The role of stereotactic magnetic resonance-guided adaptive radiation therapy (SMART) in locally advanced and borderline resectable pancreatic cancer
Editorial Commentary | Clinical Studies

The role of stereotactic magnetic resonance-guided adaptive radiation therapy (SMART) in locally advanced and borderline resectable pancreatic cancer

Zhu Chuen Oong ORCID logo, Ganesh Radhakrishna ORCID logo

Department of Clinical Oncology, The Christie NHS Foundation Trust, Manchester, UK

Correspondence to: Ganesh Radhakrishna, MbCHB. Department of Clinical Oncology, The Christie NHS Foundation Trust, Wilmslow Rd., Manchester M20 4BX, UK. Email: g.radhakrishna@nhs.net.

Comment on: xxxx


Keywords: Pancreatic cancer; stereotactic body radiation therapy (SBRT); magnetic resonance-guided adaptive radiotherapy (MRgART); stereotactic magnetic resonance-guided adaptive radiotherapy (SMART)


Submitted Sep 26, 2024. Accepted for publication Dec 04, 2024. Published online Dec 18, 2024.

doi: 10.21037/atm-24-170


Introduction

Pancreatic ductal adenocarcinoma (PDAC) generally carries a poor prognosis. The recent National Pancreatic Cancer Audit (NPaCA) (1) published in 2024 reported a 1-year survival rate of 25–26% in England and Wales.

Most patients (68–69%) present with metastatic disease (2). For the minority who present with non-metastatic disease, tumours are typically divided into surgically resectable, borderline-resectable, and unresectable.

Most non-metastatic patients are borderline-resectable or unresectable (1). Surgery currently remains the only potentially curative treatment option, the focus for inoperable patients shifts to disease control and quality of life (QoL) improvements. Typically, patients undergo a course of systemic therapy followed by consolidation abdominal radiotherapy +/− concurrent chemotherapy (3).

Chuong et al. (4) describe using an advanced radiotherapy technique (magnetic resonance-guided adaptive radiotherapy) to deliver a high (ablative) dose of radiotherapy, and describe their experience with toxicities, local control, and overall survival (OS) outcomes.


Background: the evolution of precision radiotherapy techniques from chemoradiotherapy to SABR

The delivery of high-dose radiotherapy to the pancreas is challenging for two reasons. Firstly, the pancreas is near critical organs at risk (stomach, duodenum, bowel) which are mobile and have significant intrafractional and interfractional movement. Secondly, the quality of conventional cone-beam computed tomography (CT) imaging limits confident delineation of organs at risk (5), and poses challenges for daily alignment even if adaptive radiotherapy is not being used.

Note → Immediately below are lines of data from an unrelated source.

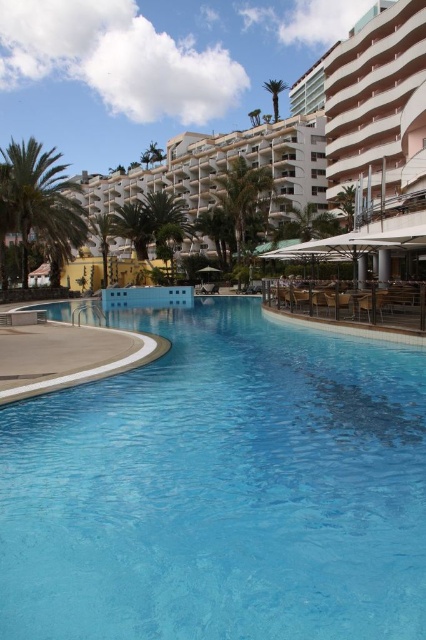 Question: Does white glossy building at upper center appear on the right side of green leafy palm tree at left?

Choices:
 (A) yes
 (B) no

Answer: (B)

Question: Which of the following is the farthest from the observer?

Choices:
 (A) (103, 257)
 (B) (180, 504)
 (C) (354, 186)

Answer: (C)

Question: Which point appears closest to the camera in this image?

Choices:
 (A) (334, 198)
 (B) (112, 234)
 (C) (137, 513)

Answer: (C)

Question: Which point appears closest to the camera in this image?

Choices:
 (A) (354, 202)
 (B) (46, 179)
 (C) (276, 115)
 (D) (227, 138)

Answer: (B)

Question: From the image, what is the correct spatial relationship of transparent glass pool at center in relation to white glossy building at upper center?

Choices:
 (A) below
 (B) above

Answer: (A)

Question: Is white glossy building at upper center above green leafy palm tree at center?

Choices:
 (A) no
 (B) yes

Answer: (B) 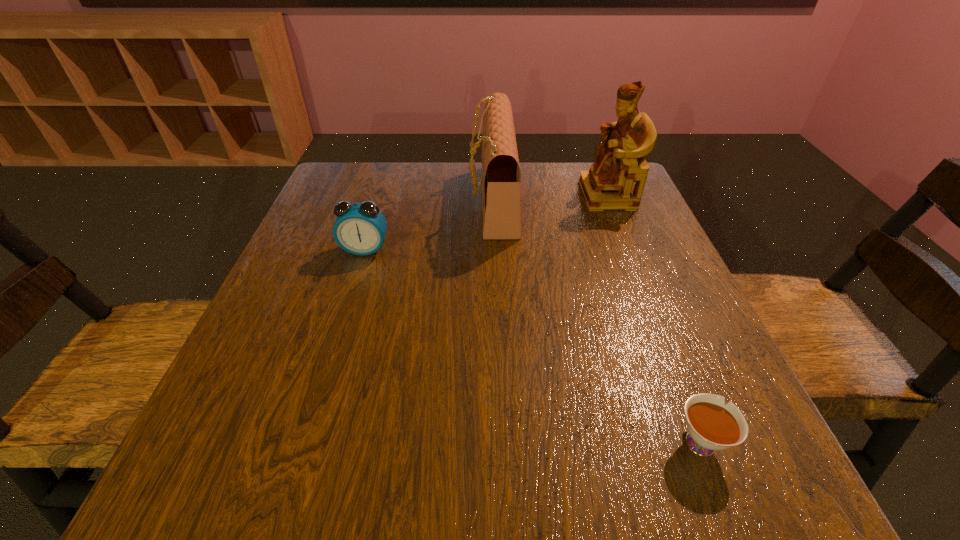 Locate an element on the screen. Image resolution: width=960 pixels, height=540 pixels. free space at the far right corner of the desktop is located at coordinates (571, 169).

The image size is (960, 540). I want to click on vacant space at the near right corner of the desktop, so click(678, 453).

The height and width of the screenshot is (540, 960). I want to click on empty space that is in between the nearest object and the second nearest object, so click(532, 345).

Find the location of a particular element. free area in between the figurine and the third shortest object is located at coordinates (550, 198).

I want to click on free space between the third farthest object and the handbag, so click(x=429, y=225).

Identify the location of free space between the tallest object and the handbag. (550, 198).

You are a GUI agent. You are given a task and a screenshot of the screen. Output one action in this format:
    pyautogui.click(x=<x>, y=<y>)
    Task: Click on the vacant point located between the figurine and the third object from right to left
    This screenshot has height=540, width=960.
    Given the screenshot: What is the action you would take?
    pyautogui.click(x=550, y=198)

You are a GUI agent. You are given a task and a screenshot of the screen. Output one action in this format:
    pyautogui.click(x=<x>, y=<y>)
    Task: Click on the empty space that is in between the leftmost object and the shortest object
    Image resolution: width=960 pixels, height=540 pixels.
    Given the screenshot: What is the action you would take?
    pyautogui.click(x=532, y=345)

What are the coordinates of `vacant space in between the third tallest object and the shortest object` in the screenshot? It's located at (532, 345).

Find the location of a particular element. The image size is (960, 540). empty space that is in between the nearest object and the third tallest object is located at coordinates (532, 345). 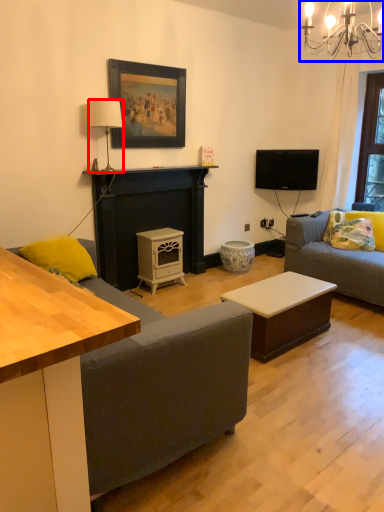 Question: Which object is further to the camera taking this photo, lamp (highlighted by a red box) or light fixture (highlighted by a blue box)?

Choices:
 (A) lamp
 (B) light fixture

Answer: (A) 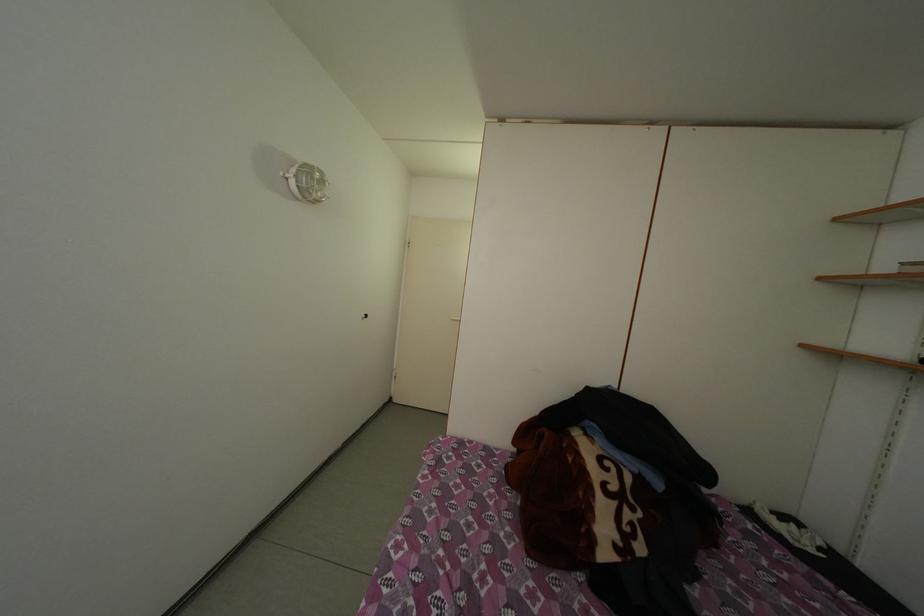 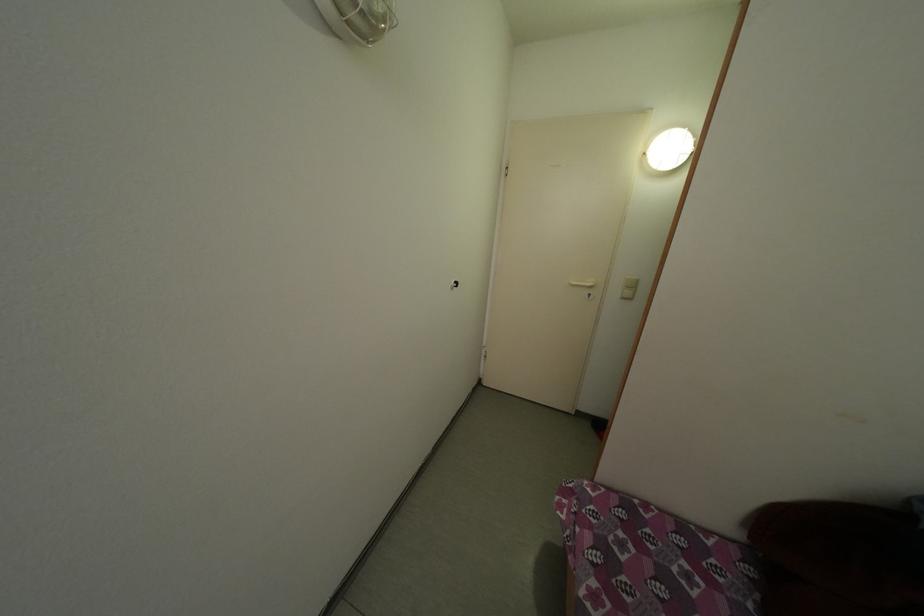 Question: The first image is from the beginning of the video and the second image is from the end. How did the camera likely rotate when shooting the video?

Choices:
 (A) Left
 (B) Right
 (C) Up
 (D) Down

Answer: (A) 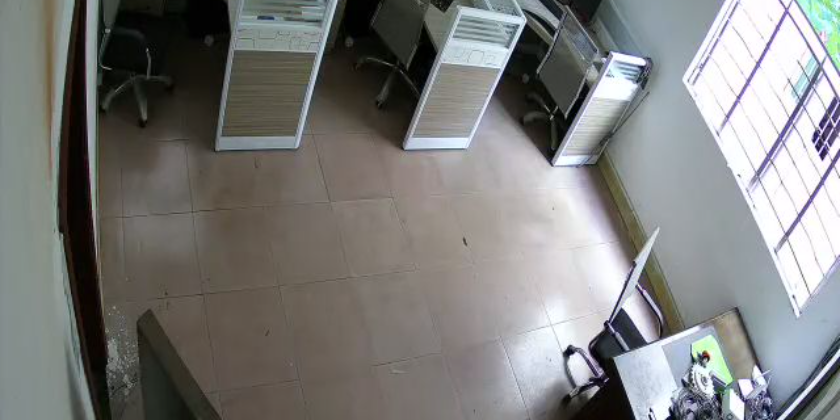 In order to click on dirt on floor in this screenshot , I will do `click(126, 330)`. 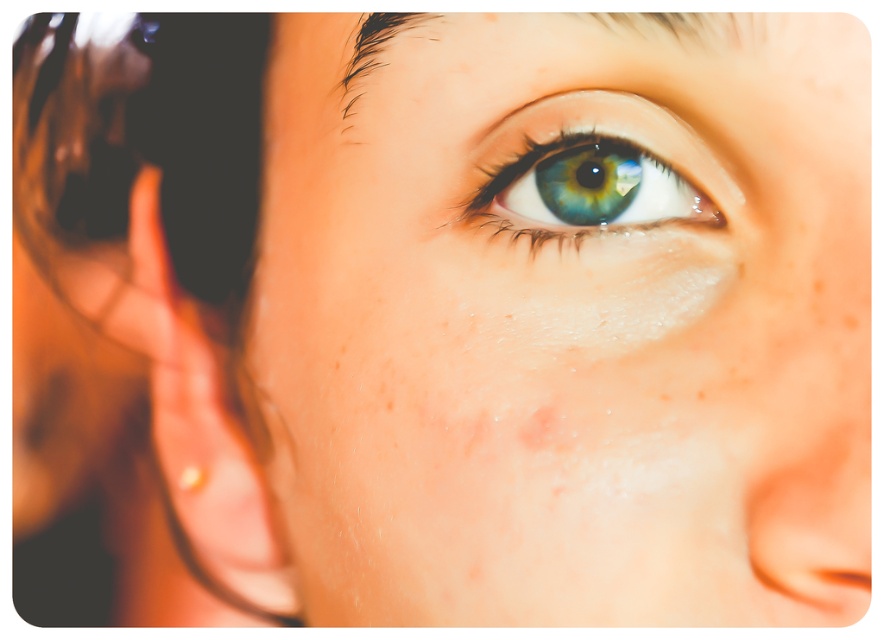 Can you confirm if smooth skin eye at center is smaller than gold metallic earring at lower left?

Incorrect, smooth skin eye at center is not smaller in size than gold metallic earring at lower left.

Can you confirm if smooth skin eye at center is positioned to the right of gold metallic earring at lower left?

Indeed, smooth skin eye at center is positioned on the right side of gold metallic earring at lower left.

Is point (303, 353) positioned before point (199, 465)?

Yes, point (303, 353) is in front of point (199, 465).

Identify the location of smooth skin eye at center. point(568,320).

Between smooth skin eye at center and green glossy eye at center, which one is positioned higher?

green glossy eye at center is above.

Does smooth skin eye at center have a larger size compared to green glossy eye at center?

Correct, smooth skin eye at center is larger in size than green glossy eye at center.

Between point (839, 52) and point (568, 228), which one is positioned in front?

Point (839, 52) is more forward.

Locate an element on the screen. This screenshot has width=884, height=640. smooth skin eye at center is located at coordinates (568, 320).

Is green glossy eye at center to the right of gold metallic earring at lower left from the viewer's perspective?

Yes, green glossy eye at center is to the right of gold metallic earring at lower left.

The width and height of the screenshot is (884, 640). Find the location of `green glossy eye at center`. green glossy eye at center is located at coordinates (593, 176).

Stereotactic magnetic resonance-guided adaptive radiotherapy (SMART) assists with both issues, allowing daily on-set adaptation of organs at risk online, and more confident delineation of these organs.

The LAP-07 trial (6) was published in 2016. This was an international phase 3 trial to see if chemoradiotherapy improved outcomes in unresectable PDAC. Patients received 4 months of induction systemic therapy (chemotherapy vs. chemotherapy + erlotinib), followed by further chemotherapy vs. chemo-radiotherapy at 54 Gy in 30 fractions over 6 weeks with concurrent capecitabine. This trial demonstrated no OS benefit of chemo-radiotherapy compared to chemotherapy. Median OS from date of first randomisation was not statistically different in the chemoradiotherapy arm compared to the chemotherapy arm (15.2 vs. 16.5 months). However, chemoradiotherapy was associated with improved local progression-free survival (PFS) when compared to chemotherapy (32% vs. 46%) and freedom from further therapy (6.1 vs. 3.7 months).

The SCALOP2 trial (7) was published in 2024 and comprised of two variables—assessing addition of nelfinavir, and dose escalation radiotherapy (50.4 Gy/28 fractions vs. 60 Gy/30 fractions) using precision radiotherapy techniques. This trial demonstrated no OS benefit from nelfinavir or dose escalated chemo-radiotherapy. However, there was a trend to improvement in local tumour control and QoL measures with the high-dose chemo-radiotherapy. Crucially, it demonstrated the safety of dose escalation with modern image guided and intensity modulated radiotherapy techniques with no increased toxicity from the higher 60 Gy dose arm.

In 2015 (8), Herman et al. published their experience with prescribing 33 Gy in 5 fractions, prescribed to cover >90% of the mPTV, peaked to 130%. From date of diagnosis, they reported a median OS of 13.9 months, a 1-year local control rate of 78%, and a median PFS of 7.8 months demonstrating the potential for hypofractionated radiotherapy.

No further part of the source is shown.